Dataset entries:

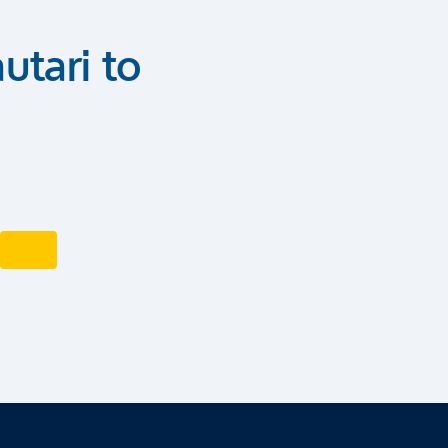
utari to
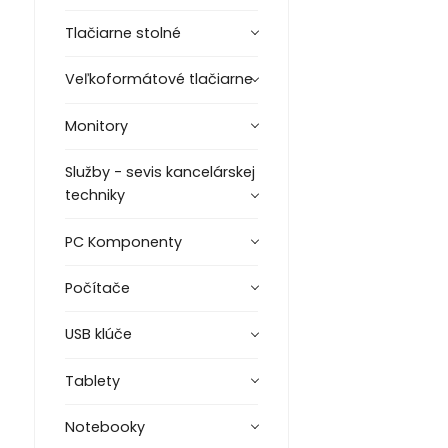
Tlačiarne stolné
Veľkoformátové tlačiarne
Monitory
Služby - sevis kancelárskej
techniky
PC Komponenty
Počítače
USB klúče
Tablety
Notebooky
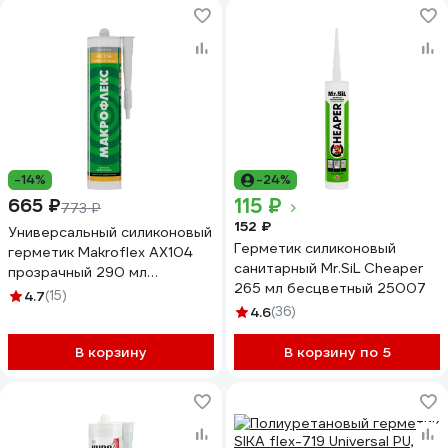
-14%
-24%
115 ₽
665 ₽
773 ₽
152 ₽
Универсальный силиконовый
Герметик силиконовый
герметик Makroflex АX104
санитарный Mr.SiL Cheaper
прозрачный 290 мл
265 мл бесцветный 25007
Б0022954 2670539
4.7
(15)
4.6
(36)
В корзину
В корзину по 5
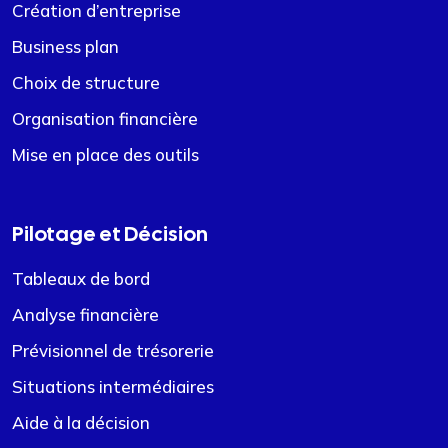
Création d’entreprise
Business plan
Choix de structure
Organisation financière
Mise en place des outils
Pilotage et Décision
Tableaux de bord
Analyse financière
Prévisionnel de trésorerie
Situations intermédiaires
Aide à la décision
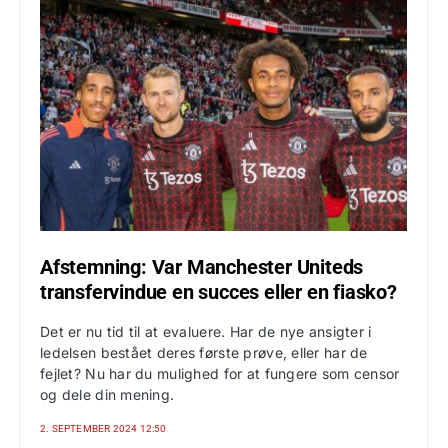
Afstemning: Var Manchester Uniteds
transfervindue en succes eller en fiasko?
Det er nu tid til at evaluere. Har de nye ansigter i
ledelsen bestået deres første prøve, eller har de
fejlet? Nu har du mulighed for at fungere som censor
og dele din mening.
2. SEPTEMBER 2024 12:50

---

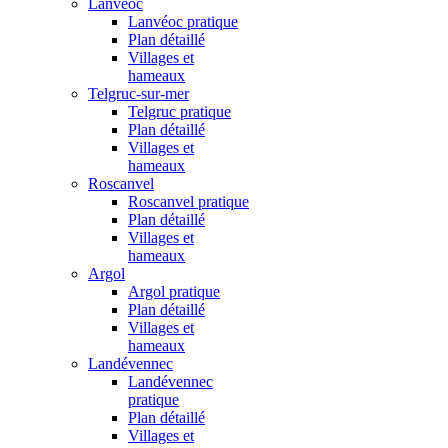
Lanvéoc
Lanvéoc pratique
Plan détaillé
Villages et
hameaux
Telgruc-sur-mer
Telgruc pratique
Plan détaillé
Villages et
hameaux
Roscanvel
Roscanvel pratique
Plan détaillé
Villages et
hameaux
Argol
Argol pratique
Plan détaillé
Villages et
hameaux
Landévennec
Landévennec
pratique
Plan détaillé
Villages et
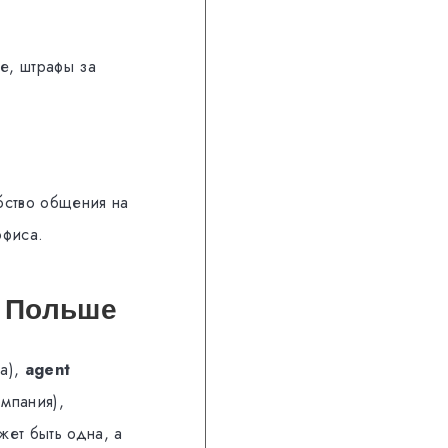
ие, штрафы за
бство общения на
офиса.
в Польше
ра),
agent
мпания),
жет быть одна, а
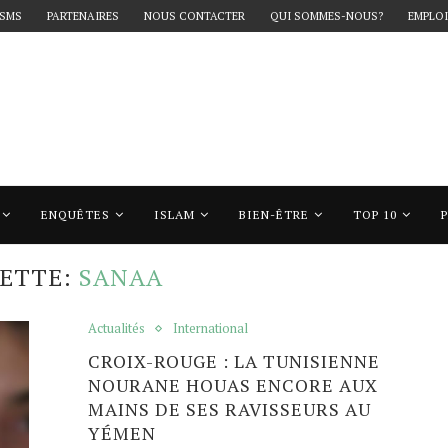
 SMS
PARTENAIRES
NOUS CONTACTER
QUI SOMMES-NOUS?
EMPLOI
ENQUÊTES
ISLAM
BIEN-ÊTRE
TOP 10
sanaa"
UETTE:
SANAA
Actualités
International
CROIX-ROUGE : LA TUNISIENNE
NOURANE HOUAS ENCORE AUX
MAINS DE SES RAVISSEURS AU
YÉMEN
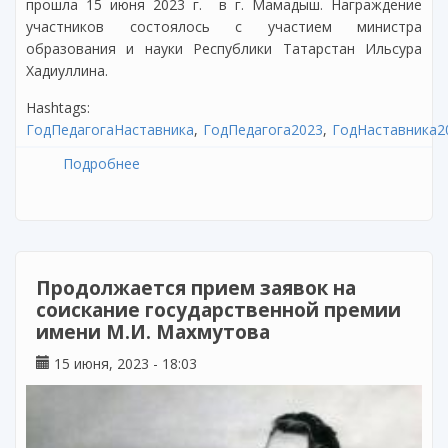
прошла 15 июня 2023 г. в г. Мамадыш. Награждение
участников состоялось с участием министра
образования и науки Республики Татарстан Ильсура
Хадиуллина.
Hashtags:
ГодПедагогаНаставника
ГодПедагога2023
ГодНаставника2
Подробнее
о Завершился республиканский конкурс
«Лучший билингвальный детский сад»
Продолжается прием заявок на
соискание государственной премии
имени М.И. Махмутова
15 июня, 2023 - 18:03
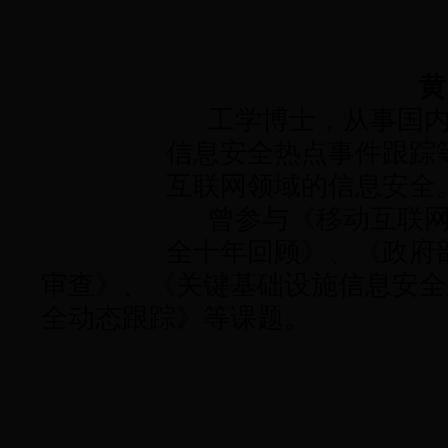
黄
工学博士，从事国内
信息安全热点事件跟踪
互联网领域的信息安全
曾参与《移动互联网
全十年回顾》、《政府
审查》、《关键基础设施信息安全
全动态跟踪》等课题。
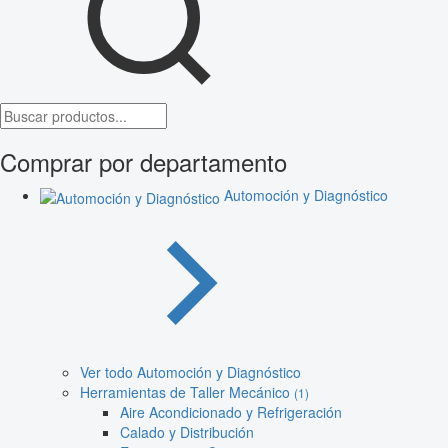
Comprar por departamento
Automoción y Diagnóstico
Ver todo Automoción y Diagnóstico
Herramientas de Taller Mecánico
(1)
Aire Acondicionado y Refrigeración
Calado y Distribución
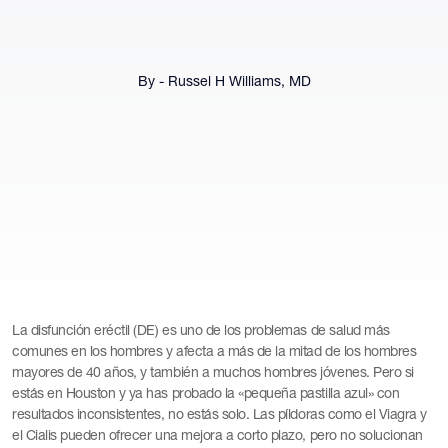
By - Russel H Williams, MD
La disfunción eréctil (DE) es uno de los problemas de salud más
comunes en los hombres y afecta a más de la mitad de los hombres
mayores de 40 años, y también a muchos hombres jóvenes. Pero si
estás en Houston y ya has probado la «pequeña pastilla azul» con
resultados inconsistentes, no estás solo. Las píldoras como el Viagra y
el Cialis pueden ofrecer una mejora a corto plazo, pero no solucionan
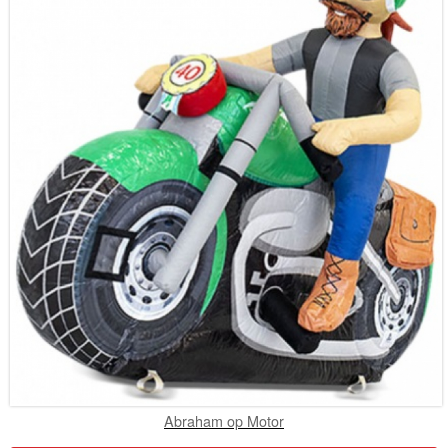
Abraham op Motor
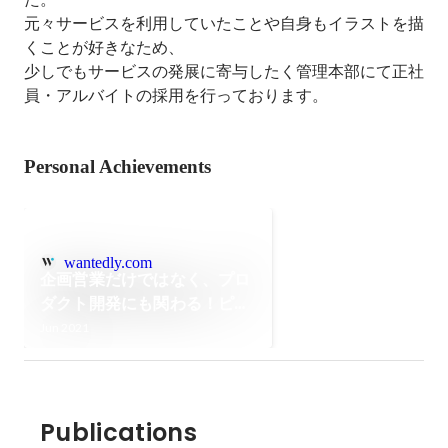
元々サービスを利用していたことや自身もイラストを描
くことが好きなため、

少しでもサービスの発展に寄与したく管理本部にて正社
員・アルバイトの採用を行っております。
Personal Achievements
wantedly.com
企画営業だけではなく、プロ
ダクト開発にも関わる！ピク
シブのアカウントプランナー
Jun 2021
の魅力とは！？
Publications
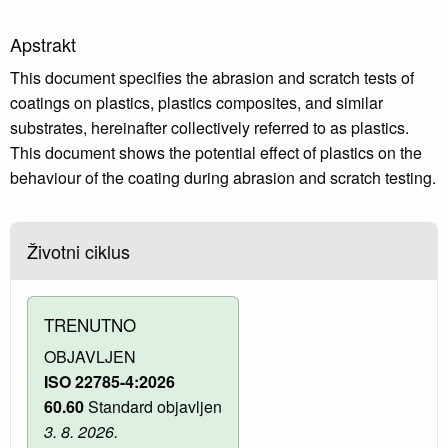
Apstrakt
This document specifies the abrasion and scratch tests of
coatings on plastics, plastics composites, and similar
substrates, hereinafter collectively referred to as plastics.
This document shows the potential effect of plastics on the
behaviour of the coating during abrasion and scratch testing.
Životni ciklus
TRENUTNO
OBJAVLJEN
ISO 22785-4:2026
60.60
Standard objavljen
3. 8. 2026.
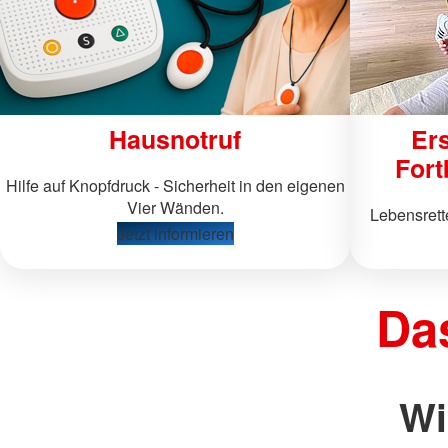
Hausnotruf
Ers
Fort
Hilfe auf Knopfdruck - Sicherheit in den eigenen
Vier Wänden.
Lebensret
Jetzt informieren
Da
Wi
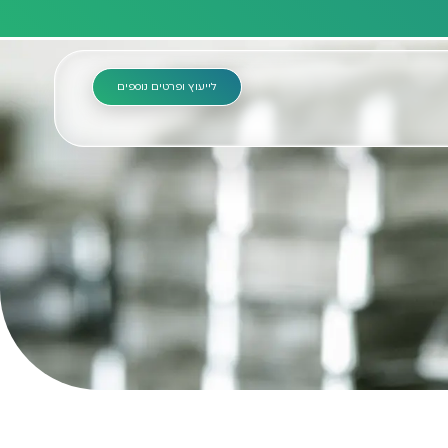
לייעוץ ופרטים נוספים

...

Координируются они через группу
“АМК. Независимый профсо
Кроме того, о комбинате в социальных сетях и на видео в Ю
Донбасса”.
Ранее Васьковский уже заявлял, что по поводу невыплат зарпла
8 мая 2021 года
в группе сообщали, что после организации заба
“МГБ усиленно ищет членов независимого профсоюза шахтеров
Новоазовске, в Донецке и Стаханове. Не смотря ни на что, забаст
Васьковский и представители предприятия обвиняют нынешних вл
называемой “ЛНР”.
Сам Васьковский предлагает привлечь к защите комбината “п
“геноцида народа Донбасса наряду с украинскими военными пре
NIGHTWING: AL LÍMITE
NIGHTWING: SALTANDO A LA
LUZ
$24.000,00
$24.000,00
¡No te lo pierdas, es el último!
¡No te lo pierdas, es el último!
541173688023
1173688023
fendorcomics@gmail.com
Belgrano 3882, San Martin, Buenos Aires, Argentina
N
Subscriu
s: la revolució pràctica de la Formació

*Prompt:*
Retrieve all lines from the data that contain the string "силиконовый".

*Solution:*
Универсальный силиконовый
Герметик силиконовый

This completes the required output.